As Resident District Commissioner for Arua, he valiantly fought municipal officials’ push to clean up the town, shut down illegal roadside businesses and open community roads in the populous River Oli Division.
In return, he gained fame and political currency as a pro-poor leader. The then incumbent MP and current State minister Gabriel Aridru, a doctorate degree holder, fled from the threat of a roller-coaster Abiriga and relocated to win Vurra constituency.
It was an anti-climax that a retired Colonel, who forged papers to claim a basic Senior Six and a diploma-holder qualification, would replace an accomplished professional for an urban constituency whose voters accused the minister of deserting them.
Abiriga in the end garnered 8,473 votes in the 2016 poll, beating his nearest challenger by 1,246 votes.
His electoral victory, in spite of other evident failings, inspired many now crowded in the by-election race that it was possible to win the Arua Municipality parliamentary seat, whether inadequate or not.
To critics, late Abiriga, who was brutally assassinated on June 8 near his home in Kawanda, Wakiso District, was a political jester and disgrace in his colourful but short-lived tenure as a legislator.

Cheerleader
He had been a cheerleader in last year’s polarising campaign to scrap the presidential age limit and got convicted for urinating on the perimeter wall fence of Finance ministry headquarters.
Abiriga’s ribald disposition became an ignominy for West Nile, particularly the upper segment, concerned that his obtuse behaviour had become a standard for their reference by others as equivalents.
The intelligentsia began shopping for potential replacements to redeem what they perceived as their smudged reputation and under-par representation.
And Abiriga’s sudden demise shortened time for groundwork and consultations for consensus-building among aspirants, resulting in half-a-dozen piling and vying for the seat.
“I need a candidate who can talk and represent us well, but not people who only say ‘yes, yes’,” said Ms Florence Wa’diko, a voter and FDC supporter in Mvara ward.
The 12 contestants are educated and many are experienced in politics or development work.
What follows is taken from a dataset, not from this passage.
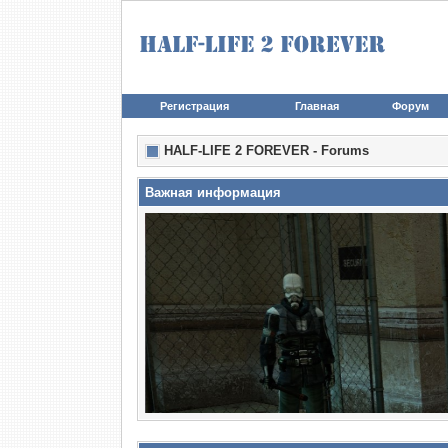
Регистрация
Главная
Форум
HALF-LIFE 2 FOREVER - Forums
Важная информация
And there are impressive firsts, civility and sophistication in the vote canvassing process thus far.
Arua District NGO Network (ADINGON), a local civil society, yesterday planned to bring the contenders for an unprecedented joint debate that was to be broadcast live on local FM radio stations.
The purpose: tease out the real issues that matter to voters, according to organisers.
“This debate is to enable the voters make better choice on the election date,” said Mr Moses Akuma, the debate convener.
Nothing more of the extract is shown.